Posting the announcement on its webpage, the Swedish Migration Board said it will view asylum-seekers coming from the region as refugees.
It added that applications of those people would be accepted directly and they would not be deported.
Citing a UNHRC report which said over a million Uighur are being held in camps in China, the board also touched on a Human Rights Watch report decrying bans on practicing Islam in Xinjiang.
Ahmed Tursun, deputy head of the Sweden Uighur Maarif Foundation, told Anadolu Agency that they welcomed the decision and hoped it would set an example for other Western countries.
China’s Xinjiang region is home to around 10 million Uighur. The Turkic Muslim group, which makes up around 45 percent of Xinjiang’s population, has long accused China’s authorities of cultural, religious, and economic discrimination.

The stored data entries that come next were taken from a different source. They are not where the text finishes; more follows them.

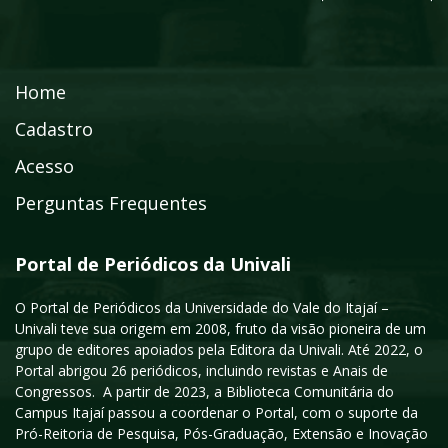
Home
Cadastro
Acesso
Perguntas Frequentes
Portal de Periódicos da Univali
O Portal de Periódicos da Universidade do Vale do Itajaí –
Univali teve sua origem em 2008, fruto da visão pioneira de um
grupo de editores apoiados pela Editora da Univali. Até 2022, o
Portal abrigou 26 periódicos, incluindo revistas e Anais de
Congressos. A partir de 2023, a Biblioteca Comunitária do
Campus Itajaí passou a coordenar o Portal, com o suporte da
Pró-Reitoria de Pesquisa, Pós-Graduação, Extensão e Inovação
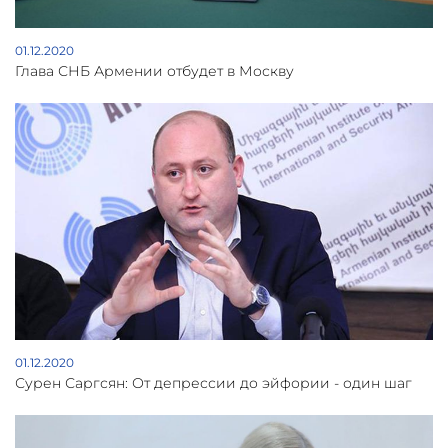
01.12.2020
Глава СНБ Армении отбудет в Москву
01.12.2020
Сурен Саргсян: От депрессии до эйфории - один шаг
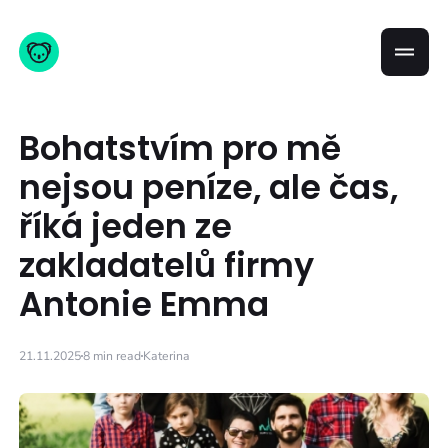
Bohatstvím pro mě
nejsou peníze, ale čas,
říká jeden ze
zakladatelů firmy
Antonie Emma
21.11.2025
8 min read
Katerina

Up to 1 million people, or about 7 percent of the Muslim population in Xinjiang, have been incarcerated in an expanding network of “political re-education” camps, according to U.S. officials and UN experts.
In the report last September, Human Rights Watch accused the Chinese government of a “systematic campaign of human rights violations” against Uighur Muslims in Xinjiang.
According to a 117-page report, the Chinese government conducted “mass arbitrary detention, torture and mistreatment” of Uighur Turks in the region.